What I’m waiting to see is a program that does something else entirely. For example, what about an accelerator that works with companies building actual, physical products? Companies like Wakemate (from YC) have struggled as they work out production issues, find and develop relationships with factories, etc. If there was an accelerator that had a group of mentors that could help guide startups through this journey, with contacts a low- and higher-rate production facilities, and in a financial structure that made sense, I think it could be tremendously successful. (Again, defining success as being the top-choice of any startup working in that field.)
This is simply one example; you could do a dramatically different approach any number of ways. (After reading Roger Ehrenberg’s blog, couldn’t NYC start one around a theme of big data, data visualization and finance?) But so far, everyone just wants to have an accelerator for internet software startups, generally consumer focused, with the same model as YC. There’s more potential out there, people!
There’s room for another seed accelerator in Silicon Valley
Who’s going to start it?
(Dave McClure seems to have made a stab at this with the 500 Startups Accelerator; the main difference from others being that there’s no open application, startups have to be referred in.)
You need to be a program that everyone you’re focused on badly wants to attend
As one famous Google executive says, “Repetition doesn’t spoil the prayer,” and thus I want to keep repeating myself here. To be a truly successful seed accelerator, you need to be highly desired by the best companies you want to help. There needs to be a strong match between what you offer, and what the startup wants and needs to be successful. There will always be companies looking for investors, and if your pool isn’t that big some of them will certainly look good, if only by comparison. But your accelerator needs to be the preferred program for the best startups. Those best startups have the best chance of being successful and generating the results and returns that enable the program to continue sustainably.

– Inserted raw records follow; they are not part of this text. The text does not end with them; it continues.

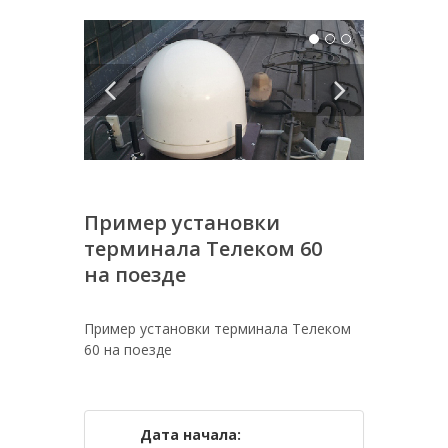
Пример установки
терминала Телеком 60
на поезде
Пример установки терминала Телеком
60 на поезде
Дата начала:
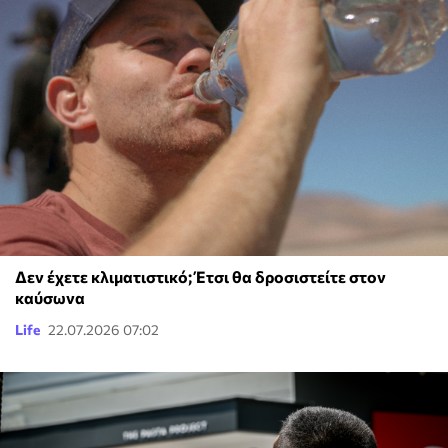
Δεν έχετε κλιματιστικό; Έτσι θα δροσιστείτε στον
καύσωνα
Life
22.07.2026 07:02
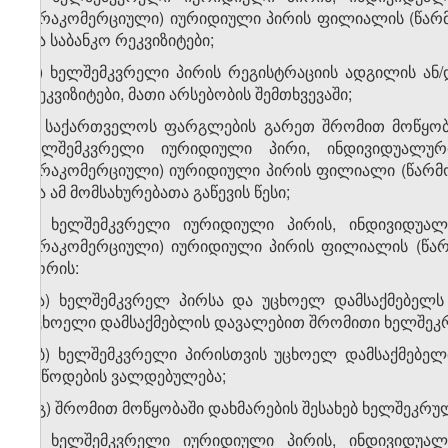
(არაკომერციული) იურიდიული პირის ფილიალის (წარმ
და საბანკო რეკვიზიტები;
დ) ხელშემკვრელი პირის რეგისტრაციის ადგილის ან
რეკვიზიტები, მათი არსებობის შემთხვევაში;
ე) საქართველოს ფარგლების გარეთ შრომით მოწყობაშ
ხელშემკვრელი იურიდიული პირი, ინდივიდუალურ
(არაკომერციული) იურიდიული პირის ფილიალი (წარმო
და ამ მომსახურებათა გაწევის წესი;
ვ) ხელშემკვრელი იურიდიული პირის, ინდივიდუალუ
(არაკომერციული) იურიდიული პირის ფილიალის (წარ
შორის:
ვ.ა) ხელშემკვრელ პირსა და უცხოელ დამსაქმებელ
უცხოელი დამსაქმებლის დავალებით შრომითი ხელშეკ
ვ.ბ) ხელშემკვრელი პირისთვის უცხოელ დამსაქმებელ
მიწოდების ვალდებულება;
ვ.გ) შრომით მოწყობაში დახმარების შესახებ ხელშეკრ
ზ) ხელშემკვრელი იურიდიული პირის, ინდივიდუალუ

I still feel like we’re in the very early days of seeing the successes and failures of seed accelerators. The startup world, and specifically the funding world, appears to have a number of discontinuities. (Particularly once you start getting away from consumer internet startups.) Seed accelerators have a great opportunity to start filling in the existing gaps, and helping companies go from idea to polished execution much more cleanly.
Going back to a link I shared near the top, Bryce Roberts has some great comments about VC funds that I believe also apply to seed accelerators:
a handful of them have been delivering outsized returns for decades now. They don’t call Sequoia, Accel, Benchmark, KP, Matrix, Greylock “top tier” for nothing. They’ve figured out a few things related to building enduring companies and consistently delivering returns for their investors.
If you’re going to start a new fund, be different. Proprietary dealflow, investment stage, operating experience or deep network of industry contacts are meaningless buzzwords that aren’t going to set you apart from the pack. As SuperLP says “to do something outstanding takes audacity. And indeed, private equity should be all about audacity”. Being the 10th seed fund, or 5th “opportunity” fund isn’t going to set you apart from the pack. Be different.
To create a top-tier seed accelerator, you need to be a top-tier choice for startups the world over in your niche. Just like a VC firm, seed accelerators need to have the best possible startups (deal flow), in order to fund the best teams and ideas. If your seed accelerator can achieve this, you will have a sustainable program.